8 types of data bias that can wreck your machine learning models

Biased data: chances are you know the term well. Maybe you’re the one who’s very skeptical about using data that is skewed for business purposes. In fact, biased data is everywhere. Humans are biased. People filter tons of data daily to get only tiny bits from the noise. You make quick decisions based on fragments of data.

But the problem gets bigger whenever we talk about biased data in machine learning (ML) and AI. Because skewed data hinders innovation in artificial intelligence and machine learning projects.

In this article, you will learn 8 common data biases that will harm your machine learning model:

Discover what are biases in machine learning and AI systems.
8 common types of bias in data.
Fundamentals of the tradeoff between data bias and variance.
How synthetic data can address bias.
Suggestions for the literature to continue exploring the topic.

What are biases in machine learning and artificial intelligence?

Bias in data is an error that occurs when certain elements of a dataset are overweighted or overrepresented. Biased datasets don't accurately represent ML model's use case, which leads to skewed outcomes, systematic prejudice, and low accuracy.

Often, the erroneous result discriminates against a specific group or groups of people. For example, data bias reflects prejudice against age, race, culture, or sexual orientation. In a world where AI systems are increasingly used everywhere, the danger of bias lies in amplifying discrimination.

It takes a lot of training data for machine learning models to produce viable results. If you want to perform advanced operations (such as text, image, or video recognition), you need millions of data points. Poor or incomplete data as well as biased data collection & analysis methods will result in inaccurate predictions because the quality of the outputs is determined by the quality of the inputs.

If you think data bias is the problem of recent times, it’s not. Dating back to 1988, British Medical Journal described a case from St George's Hospital Medical School.

The school developed a program that aimed to reduce the amount of work when selecting candidates for interviews. The school believed it would eliminate human error and inconsistencies.

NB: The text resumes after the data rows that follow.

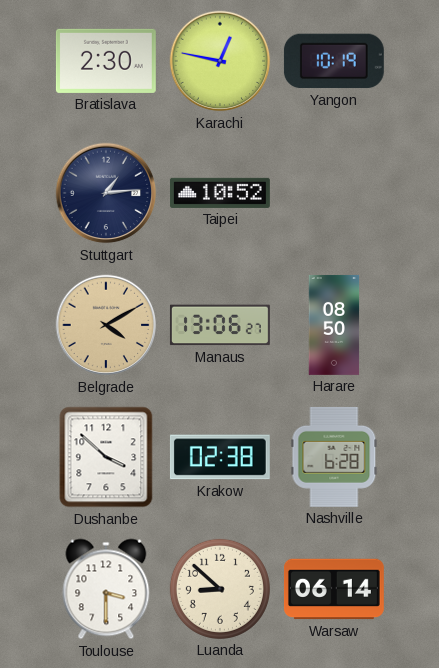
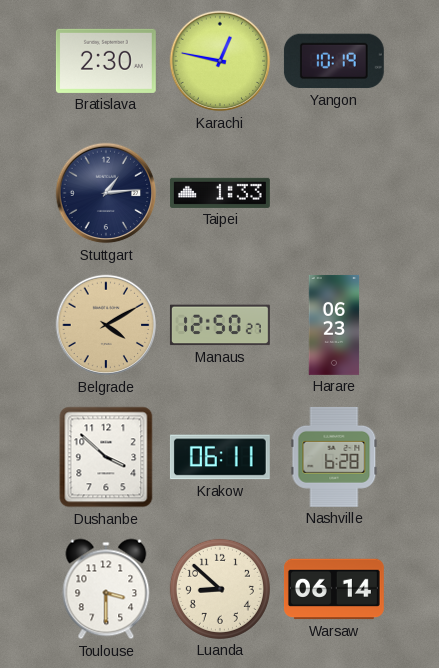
Taipei: 10:52 -> 1:33
Manaus: 13:06 -> 12:50
Harare: 08:50 -> 06:23
Krakow: 02:38 -> 06:11
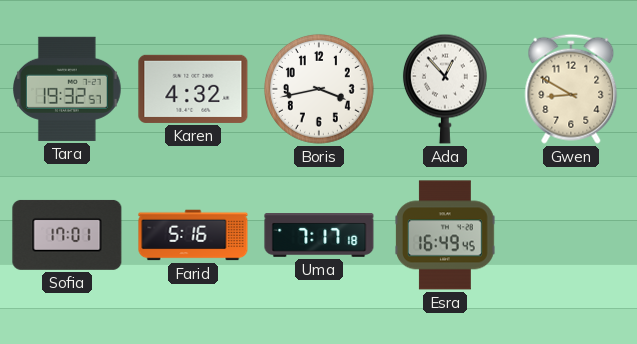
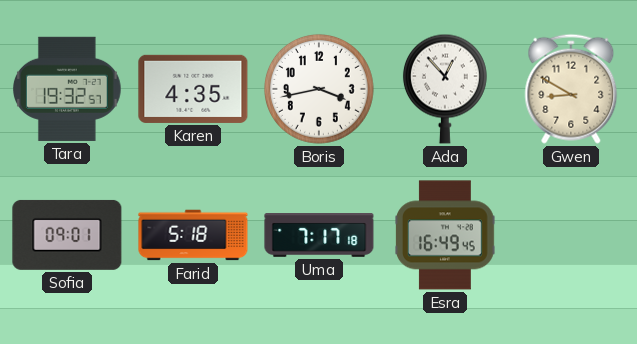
Karen: 4:32 -> 4:35
Sofia: 17:01 -> 09:01
Farid: 5:16 -> 5:18
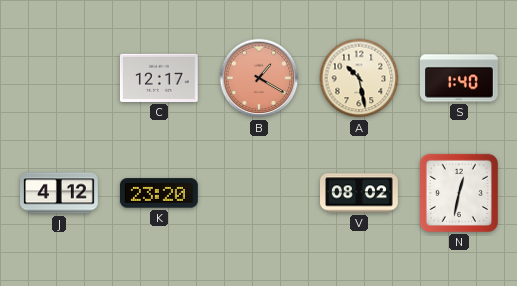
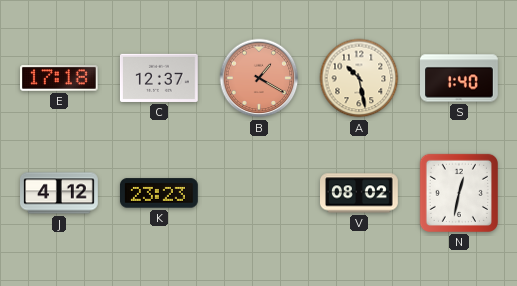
E: none -> 17:18
C: 12:17 -> 12:37
K: 23:20 -> 23:23
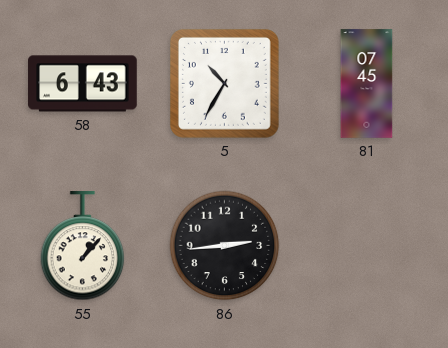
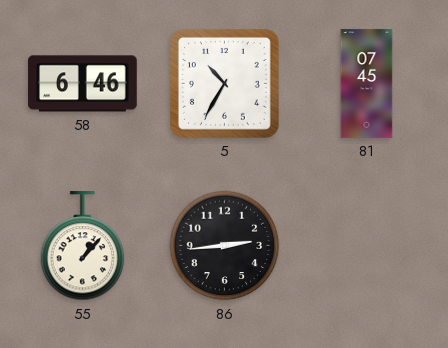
58: 6:43 -> 6:46
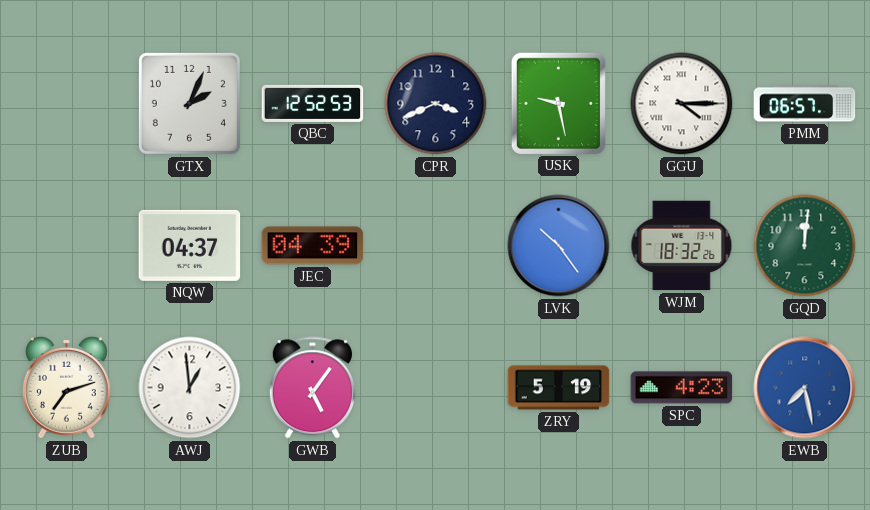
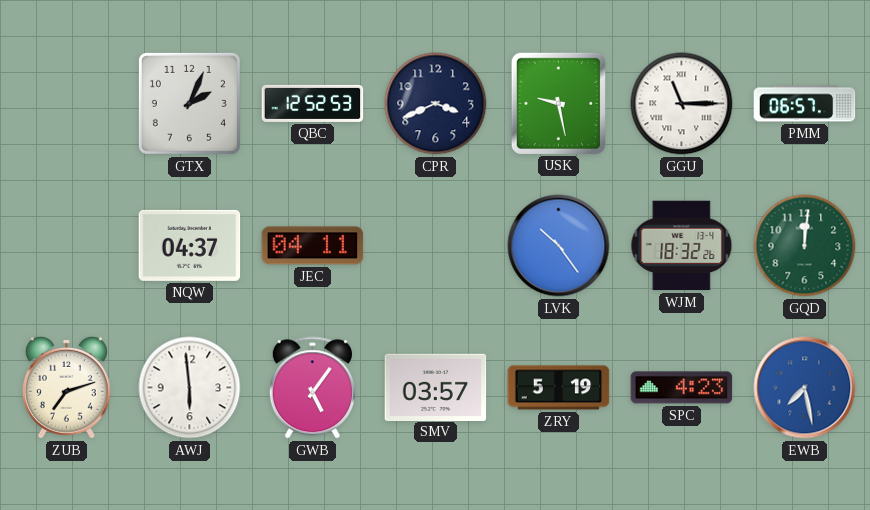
GGU: 4:15 -> 11:15
JEC: 04:39 -> 04:11
AWJ: 12:59 -> 5:59
SMV: none -> 03:57
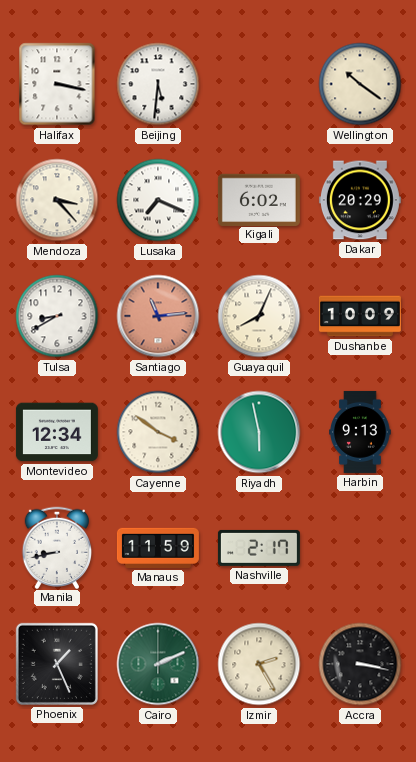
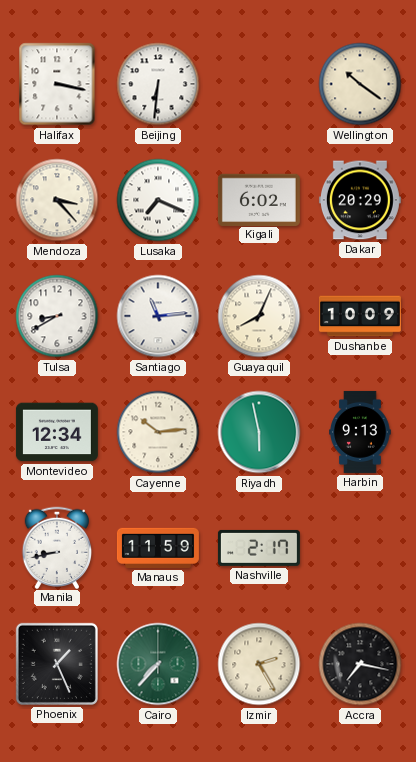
Beijing: 5:31 -> 6:31
Santiago dial: salmon -> white
Cayenne: 3:51 -> 10:14
Cairo: 2:11 -> 7:37
Accra: 3:17 -> 7:17
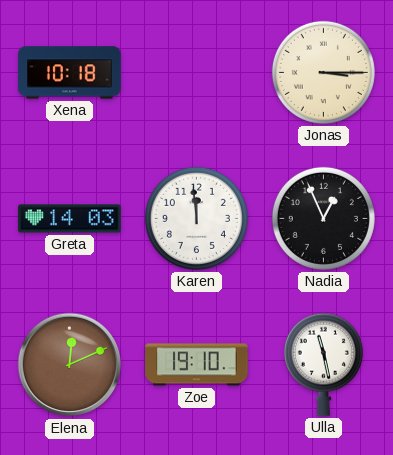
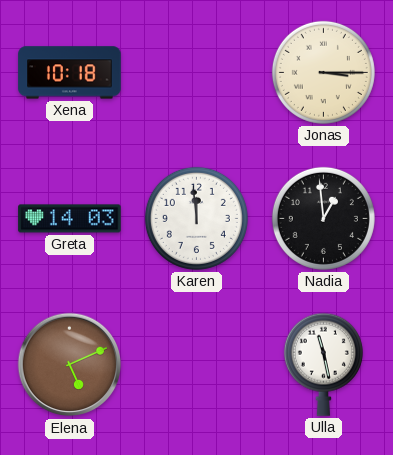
Nadia: 12:56 -> 12:59
Elena: 12:11 -> 5:11
Zoe: 19:10 -> none
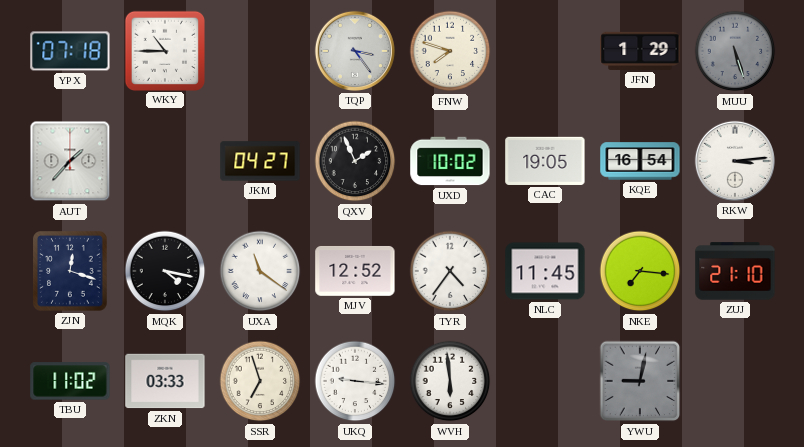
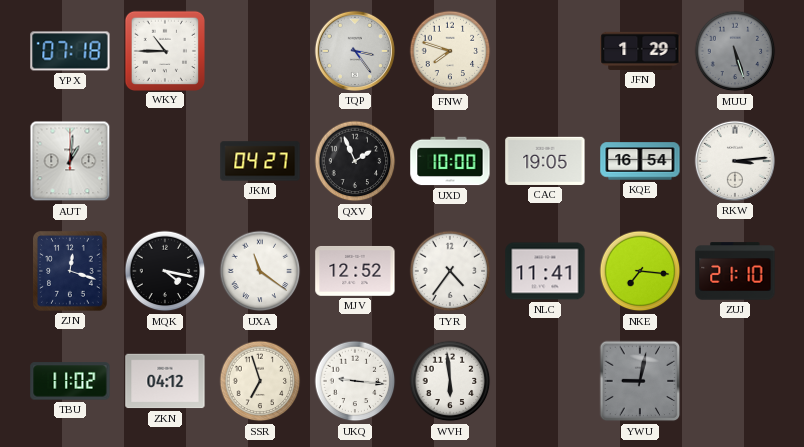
AUT: 1:37 -> 1:01
UXD: 10:02 -> 10:00
NLC: 11:45 -> 11:41
ZKN: 03:33 -> 04:12
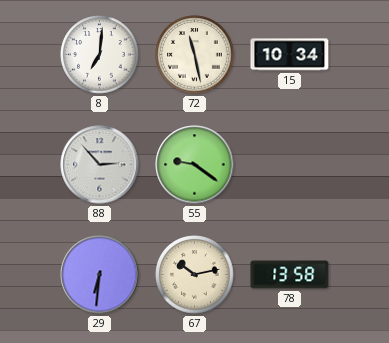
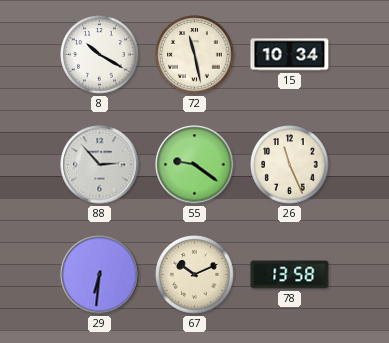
8: 7:01 -> 10:20
26: none -> 11:26
67: 10:13 -> 10:11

St. George’s Hospital Medical School admission procedure. Read more about the case via Atlaslab. — *The admission procedure at the St George's Hospital Medical School. Source:* *www.atlaslab.org*

But the Commission of Racial Equality found the school guilty of discrimination against women and people with non-European sounding names. In fact, the program bared the bias that already existed in the system.

From that time, the technology advanced but the different types of bias remained the same.

Here are some examples of these types of biases.

Data bias types in machine learning, including examples

If you want to build a fair AI project and use data ethically, you have to know the types of data bias in machine learning to spot them before they wreck your ML model.

However, data bias in machine learning doesn’t only result from skewed data. There are far more reasons such a bias occurs. Let's take a deeper look.

Systemic biases

Systemic bias occurs when certain social groups are favored and others are devalued.

The National Institute of Standards and Technology (NIST) provides a good example of such bias in their recent special publication on managing bias in AI - the infrastructure for daily living (in most cases) isn’t adjusted to the needs of disabled people.

The reason behind it is institutional and stems from the underrepresentation of disabled people in studies. So, the biggest problem with systemic bias is that it is stealthily hidden in the world and thus overlooked.

Another example of systemic bias comes from St George's Hospital Medical School. This type of bias results from wrong procedures and practices in an organization. Although engineers don’t want to discriminate against any group of people, the bias is already rooted in the system.

Automation bias

Have you ever used a digital tool that, based on artificial intelligence, suggested an action? Automation bias occurs when you take this AI-based recommendation and use it before verifying if the information was right.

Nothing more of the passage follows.